Bond market yields indicate that investors feel more comfortable lending money to Warren Buffett’s Berkshire Hathaway than to the U.S. government.
Two-year notes issued by Berkshire reportedly yield 3.5 basis points less than two-year Treasuries. The Treasuries yield 0.925 percent, compared to 0.89 percent for Berkshire paper.
Berkshire isn’t the only blue-chip company whose debt carries lower rates than Treasuries. The same has been true in recent weeks for Procter & Gamble, Johnson & Johnson and Lowe’s.
The situation is extremely rare in the history of the bond market.
“It’s a slap upside the head of the government,” Mitchell Stapley, chief fixed-income officer at Fifth Third Asset Management, told Bloomberg.
“It could be the moment where hopefully you realize that risk is beginning to creep into your credit profile and the costs associated with that can be pretty scary.”
Of course it’s the mushrooming U.S. budget deficit and debt burden that weigh on Treasuries.
The deficit totaled $1.42 trillion last year and raised concerns whether the U.S. deserves its AAA credit rating. The increased borrowing may also undermine the first-quarter rally in Treasuries as the economy improves, economists say.
Meanwhile, the United States and Britain are more likely than Germany and France to witness an embarrassing downgrade of their top debt rating, agency Moody's Investors Service recently said.
In a quarterly report assessing the prospects of the triple A-rated countries, including Spain and the "less fiscally challenged" Denmark, Finland, Norway and Sweden, Moody's warned that the economic recovery remained fragile in many advanced economies, the Associated Press reported.
"This exposes governments to substantial execution risk in the implementation of their exit strategies, which could yet make their credit more vulnerable," says Arnaud Mares, senior vice president in Moody's sovereign risk group and the main author of the report.
Governments and central banks are looking at when and how to unwind their massive stimulus measures, which include historically low interest rates, liquidity provisions, industry incentives and increased spending.

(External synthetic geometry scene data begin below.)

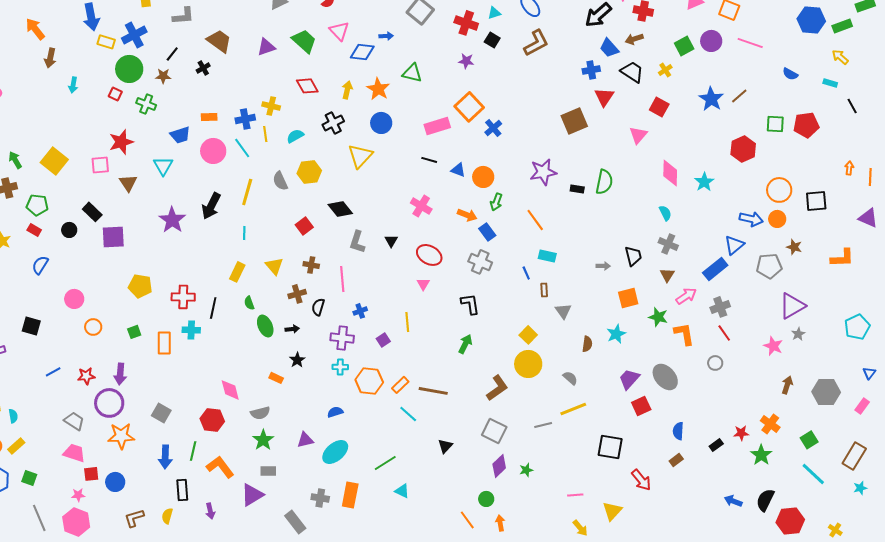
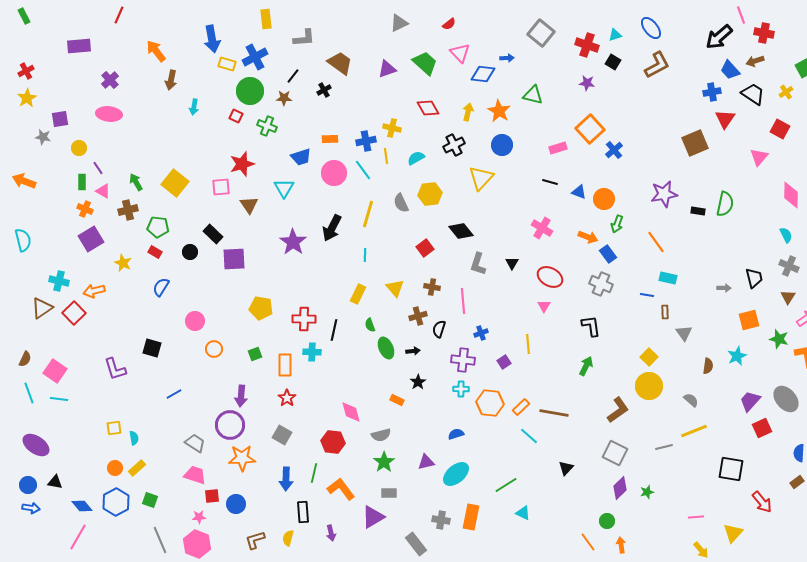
pink rectangle: (437, 126) -> (558, 148), size x0.7
blue line: (526, 273) -> (647, 295), turned -56
red star: (86, 376) -> (287, 398), moved, turned -30

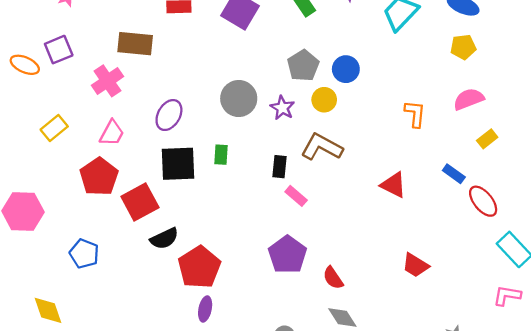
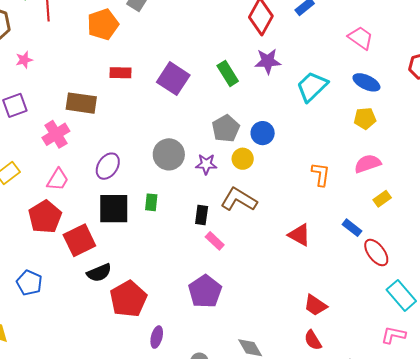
purple star: (282, 108) -> (206, 164), turned -30
red semicircle: (333, 278) -> (313, 340), moved
purple ellipse: (205, 309) -> (157, 337), moved

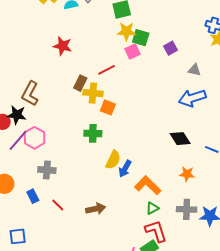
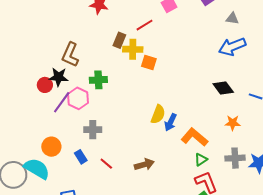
green cross: (93, 133) -> (98, 80), moved

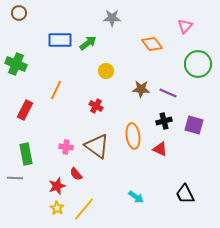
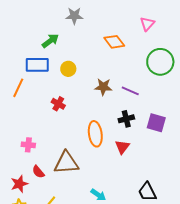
blue rectangle: (60, 40) -> (37, 65), moved
brown triangle: (97, 146) -> (66, 163), moved, turned -40
red triangle: (160, 149) -> (122, 147), turned 42

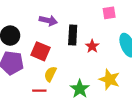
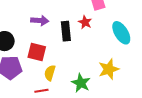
red star: (92, 46) -> (85, 22), moved
yellow star: (109, 79) -> (109, 69), turned -30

Although some experts warn that exiting these policies too early risks creating a new economic downturn, they are also straining government finances.
For now though, Moody's said the triple A governments don't face an immediate threat to their top ratings as the servicing of the debt remains manageable — the top credit rating reduces the interest payments countries have to pay on their debt when going to the bond markets to raise capital.

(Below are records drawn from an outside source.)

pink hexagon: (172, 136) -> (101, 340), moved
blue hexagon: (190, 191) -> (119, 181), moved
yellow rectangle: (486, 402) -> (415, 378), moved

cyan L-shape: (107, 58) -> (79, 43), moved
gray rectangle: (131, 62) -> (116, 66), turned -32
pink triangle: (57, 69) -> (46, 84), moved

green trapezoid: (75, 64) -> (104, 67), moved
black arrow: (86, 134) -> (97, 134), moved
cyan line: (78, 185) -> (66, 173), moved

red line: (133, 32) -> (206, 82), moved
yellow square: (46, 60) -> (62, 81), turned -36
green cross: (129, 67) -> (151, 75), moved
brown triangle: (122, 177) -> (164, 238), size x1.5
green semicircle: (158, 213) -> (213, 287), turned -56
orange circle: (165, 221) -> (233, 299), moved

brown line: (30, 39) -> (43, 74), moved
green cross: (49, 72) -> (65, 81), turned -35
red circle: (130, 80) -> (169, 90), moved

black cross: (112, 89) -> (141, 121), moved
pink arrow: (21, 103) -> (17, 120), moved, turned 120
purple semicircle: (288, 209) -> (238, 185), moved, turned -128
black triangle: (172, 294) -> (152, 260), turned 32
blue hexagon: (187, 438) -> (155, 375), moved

However, debt affordability is "most stretched" in Britain and the United States, Moody's said.
"At the current elevated levels of debt, rising interest rates could quickly compound an already complicated debt equation, with more abrupt rating consequences a possibility," said Pierre Cailleteau, managing director of Moody's sovereign risk group.
However, Daniel Shackelford of T. Rowe Price said “there’s no natural law that says a Treasury has to yield less than a corporate. It can go on for much longer than you may think.”
To be sure, Treasury bonds have actually performed well recently.
"It's a flight to quality. People believe in the resiliency of our dollar and of our economy," Larry Rosenthal, president of Financial Planning Services, told CNBC.